- Work required -
Below are some records. Copy every line in them that holds "Starting".
Start of Data for this exercise
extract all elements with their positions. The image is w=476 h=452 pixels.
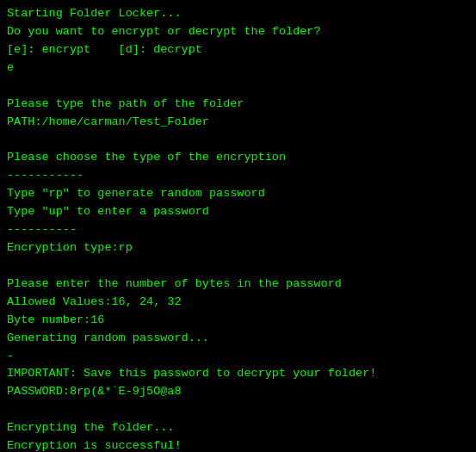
- terminal-line-12: Type "up" to enter a password: [7, 203, 469, 221]
- terminal-line-21: IMPORTANT: Save this password to decrypt…: [7, 365, 469, 383]
- terminal-container: Starting Folder Locker...Do you want to …: [7, 5, 469, 452]
- terminal-line-3: [e]: encrypt [d]: decrypt: [7, 41, 469, 59]
- terminal-line-20: -: [7, 348, 469, 366]
- terminal-line-8: [7, 131, 469, 149]
- terminal-line-17: Allowed Values:16, 24, 32: [7, 294, 469, 312]
- terminal-line-5: [7, 77, 469, 96]
- terminal-line-14: Encryption type:rp: [7, 239, 469, 257]
- terminal-line-1: Starting Folder Locker...: [7, 5, 469, 23]
- terminal-line-6: Please type the path of the folder: [7, 96, 469, 114]
- terminal-line-22: PASSWORD:8rp(&*`E-9j5O@a8: [7, 383, 469, 401]
- terminal-line-11: Type "rp" to generate random password: [7, 185, 469, 203]
- terminal-line-9: Please choose the type of the encryption: [7, 149, 469, 167]
- terminal-line-15: [7, 257, 469, 276]
- terminal-line-2: Do you want to encrypt or decrypt the fo…: [7, 23, 469, 41]
- terminal-line-23: [7, 401, 469, 419]
- terminal-line-24: Encrypting the folder...: [7, 419, 469, 437]
- terminal-line-7: PATH:/home/carman/Test_Folder: [7, 114, 469, 132]
- terminal-line-13: ----------: [7, 221, 469, 239]
- terminal-line-10: -----------: [7, 167, 469, 185]
- terminal-line-19: Generating random password...: [7, 330, 469, 348]
- terminal-line-18: Byte number:16: [7, 312, 469, 330]
- terminal-line-25: Encryption is successful!: [7, 437, 469, 452]
- terminal-line-4: e: [7, 59, 469, 77]
- terminal-line-16: Please enter the number of bytes in the …: [7, 276, 469, 294]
End of Data for this exercise
- Response area -
- terminal-container: Starting Folder Locker...Do you want to …: [7, 5, 469, 452]
- terminal-line-1: Starting Folder Locker...: [7, 5, 469, 23]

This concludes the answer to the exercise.